= Alice in Wonderland (song) =

1951 Disney theme song

"Alice in Wonderland" is the theme song composed by Sammy Fain for the Walt Disney 1951 animated film Alice in Wonderland. It was performed by The Jud Conlon Chorus and The Mellomen. The lyrics were written by Bob Hilliard and were arranged by Harry Simeone for treble voices.

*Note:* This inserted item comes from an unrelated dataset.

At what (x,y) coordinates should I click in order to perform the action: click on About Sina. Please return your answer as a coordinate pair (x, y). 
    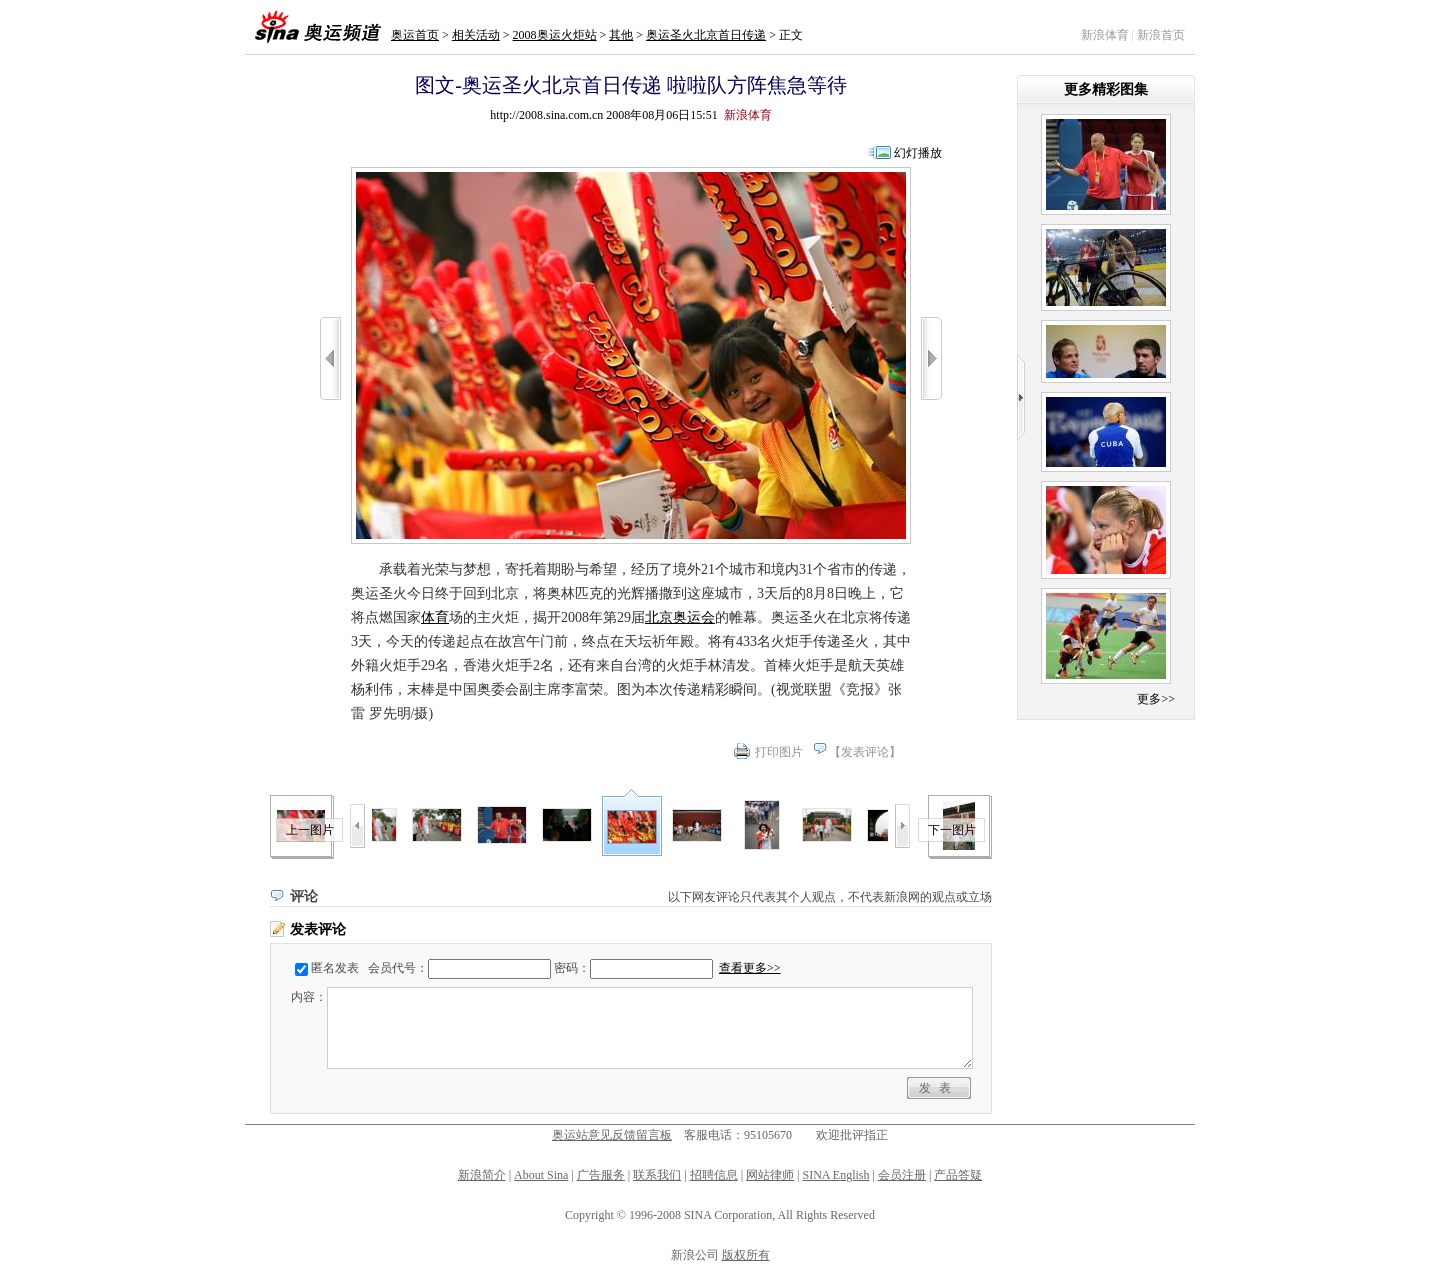
    Looking at the image, I should click on (541, 1175).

The song plays during the opening and end credits. Izumi Yukimura sang her own theme song for the Japanese release of the film. The "dreamy" song has become a jazz standard that has been performed by Bill Evans, Oscar Peterson, Dave Brubeck, and others. In his book The History of Jazz, Ted Gioia cites "Alice in Wonderland" as one of Evans's most beautiful performances, likening its "pristine beauty" to his "Waltz for Debby". Evans recorded it at the Village Vanguard which featured on his 1961 album Sunday at the Village Vanguard. Rosemary Clooney recorded the ballad with "The Unbirthday Song" which also appeared on the soundtrack to the movie, and Michael Feinstein has also recorded it along with the other songs from the movie in a medley. The original recording for the film was in the key of G major, but the jazz standard is usually played in C major, as it was by both Evans and Peterson.